Sari Nusseibeh is the director of the Jerusalem Center for Strategic Research and Professor of Philosophy at Bir Zeit University in the West Bank. He is author with Mark Heller of No Trumpets, No Drums: A Two-State Settlement of the Israeli-Palestinian Conflict.

Michael Walzer is the U.P.S. Foundation Professor of Social Science at the Institute for Advanced Study in Princeton, New Jersey. A writer on social ethics, he is the author of Just and Unjust Wars and, most recently, The Company of Critics.

George Weigel is president of the Ethics and Public Policy Center in Washington, D.C., and a Catholic theologian specializing in social ethics.

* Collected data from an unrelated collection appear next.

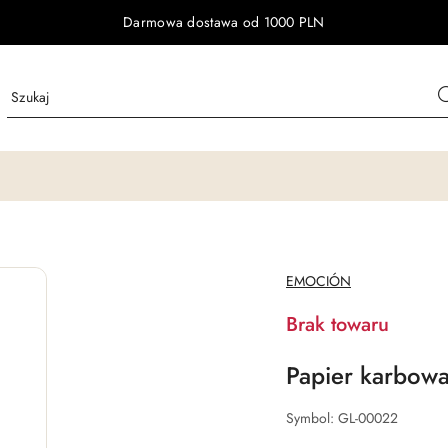
Darmowa dostawa od 1000 PLN
NAZWA
EMOCIÓN
PRODUCENTA:
Brak towaru
Papier karbowa
Symbol:
GL-00022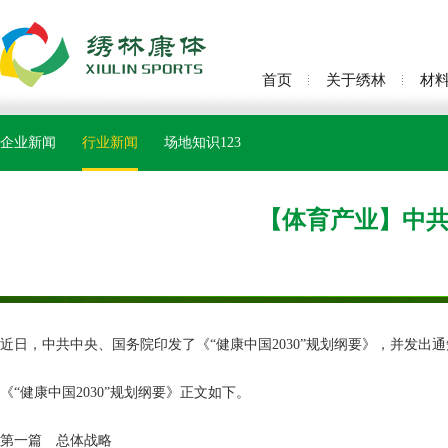
首页
关于绣林
材
企业新闻
行业新闻
场地知识123
【体育产业】中共中
近日，中共中央、国务院印发了《“健康中国2030”规划纲要》，并发
《“健康中国2030”规划纲要》正文如下。
第一篇 总体战略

He is author of Tranquillitas Ordinis: The Present Failure and Future Promise of American Catholic Thought on War and Peace.

La Civilta Cattolica is a Jesuit magazine published in Rome. Its editorials, which are written by an anonymous board of editors, are reviewed by the Vatican Secretariat of State, according to the Catholic News Service, the official press arm of the United States Catholic Conference. The director of La Civilta Cattolica, the Rev. GianPaolo Salvini, S.J., said, "We are neither an official nor a semiofficial voice of the Vatican. But according to...tradition, we are used to working in syntony with the Holy See, and we avoid publishing articles which are contrary to the mind of the Vatican. This was the case for this editorial too."

David DeCosse is an editor at Doubleday. He is a graduate of Harvard College and the Columbia University Graduate School of Journalism.